魚を得て筌を忘る
うおをえてうえをわする

意味

2024/10/5(土)

目的を達すると、それに役立ったものの功を忘れてしまうということ。

あらすじ

不思議な筌(うね)の冒険

昔々、海辺の小さな村に住む漁師の元に、不思議な筌が現れました。筌は金色に輝き、見るものを魅了するような美しさを持っていました。漁師はこの筌を使って見事な魚を次々と獲ることができ、村のヒーローとなりました。人々は彼を称賛し、漁師も喜びで心が躍りました。

しかし、漁師は次第に筌に依存し、魚を獲ることだけに夢中になっていきました。多くの魚を得ることで、彼はその周囲の人々との関わりを忘れ、家族や友人への感謝の気持ちも薄れていったのです。彼の心には、もはや筌の重みやその存在意義を考える余裕はありませんでした。

ある日、漁師はいつものように海に出かけ、筌を使い始めました。しかし、いつまで待っても魚は現れません。彼は焦り、何度も念じてみたものの、魚は全く姿を見せませんでした。そこで漁師は筌の奥深くを探ることに決め、その際に近くの生き物たちに助けを求めました。
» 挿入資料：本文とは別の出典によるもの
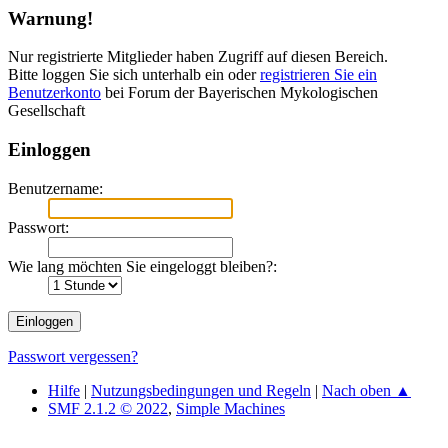
Warnung!
Nur registrierte Mitglieder haben Zugriff auf diesen Bereich.
Bitte loggen Sie sich unterhalb ein oder
registrieren Sie ein
Benutzerkonto
bei Forum der Bayerischen Mykologischen
Gesellschaft
Einloggen
Benutzername:
Passwort:
Wie lang möchten Sie eingeloggt bleiben?:
Passwort vergessen?
Hilfe
|
Nutzungsbedingungen und Regeln
|
Nach oben ▲
SMF 2.1.2 © 2022
,
Simple Machines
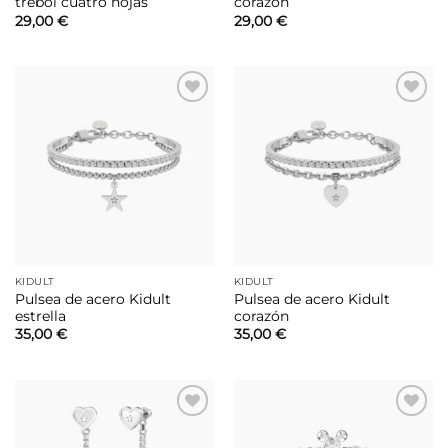
trébol cuatro hojas
corazón
29,00
€
29,00
€
Añadir
Añadir
a la
a la
lista de
lista de
deseos
deseos
KIDULT
KIDULT
Pulsea de acero Kidult
Pulsea de acero Kidult
estrella
corazón
35,00
€
35,00
€
Añadir
Añadir
a la
a la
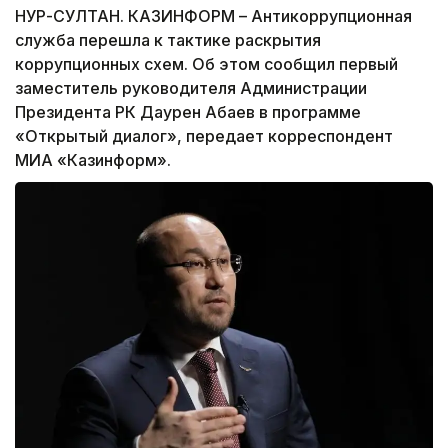
НУР-СУЛТАН. КАЗИНФОРМ – Антикоррупционная
служба перешла к тактике раскрытия
коррупционных схем. Об этом сообщил первый
заместитель руководителя Администрации
Президента РК Даурен Абаев в программе
«Открытый диалог», передает корреспондент
МИА «Казинформ».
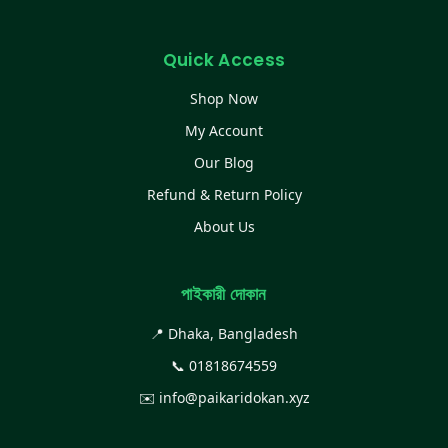
Quick Access
Shop Now
My Account
Our Blog
Refund & Return Policy
About Us
পাইকারী দোকান
📍 Dhaka, Bangladesh
📞
01818674559
✉️
info@paikaridokan.xyz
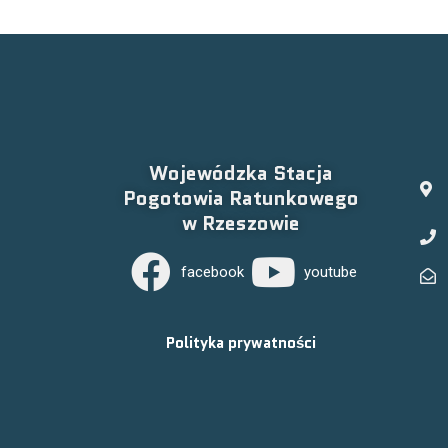
Wojewódzka Stacja
Pogotowia Ratunkowego
w Rzeszowie
facebook
youtube
Polityka prywatności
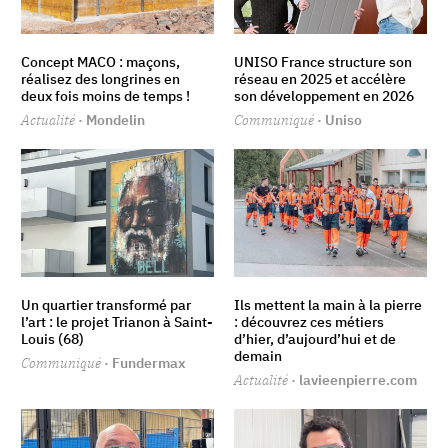
Concept MACO : maçons,
UNISO France structure son
réalisez des longrines en
réseau en 2025 et accélère
deux fois moins de temps !
son développement en 2026
Actualité
· Mondelin
Communiqué
· Uniso
Un quartier transformé par
Ils mettent la main à la pierre
l’art : le projet Trianon à Saint-
: découvrez ces métiers
Louis (68)
d’hier, d’aujourd’hui et de
demain
Communiqué
· Fundermax
Actualité
· lavieenpierre.com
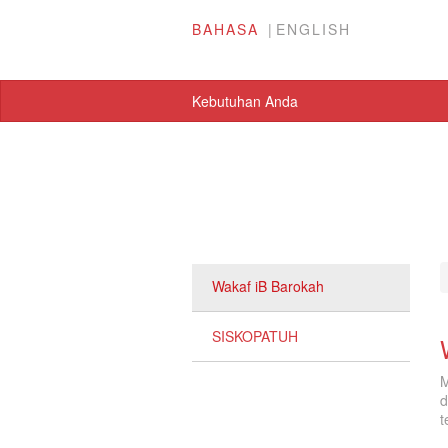
BAHASA
ENGLISH
Kebutuhan Anda
Wakaf iB Barokah
SISKOPATUH
M
d
t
すると、そこに住む賢者の亀が現れました。「あなたは魚を得て、筌を忘れてしまったのです」と亀は言いました。「筌は単なる道具、あなたの心を豊かにするためのものです。もう一度、周りの人々を大切にし、感謝することを思い出してください。」漁師はその言葉にハッと気づき、彼は家に帰り、家族や友人に感謝の気持ちを伝えました。その後、彼が再び筌を使うと、今度は魚がしっかりと網にかかり、彼はそれを持ち帰ることができました。筌はもう彼にとって特別な存在であり、その意味を理解したことで、村にはより深い絆が生まれるのでした。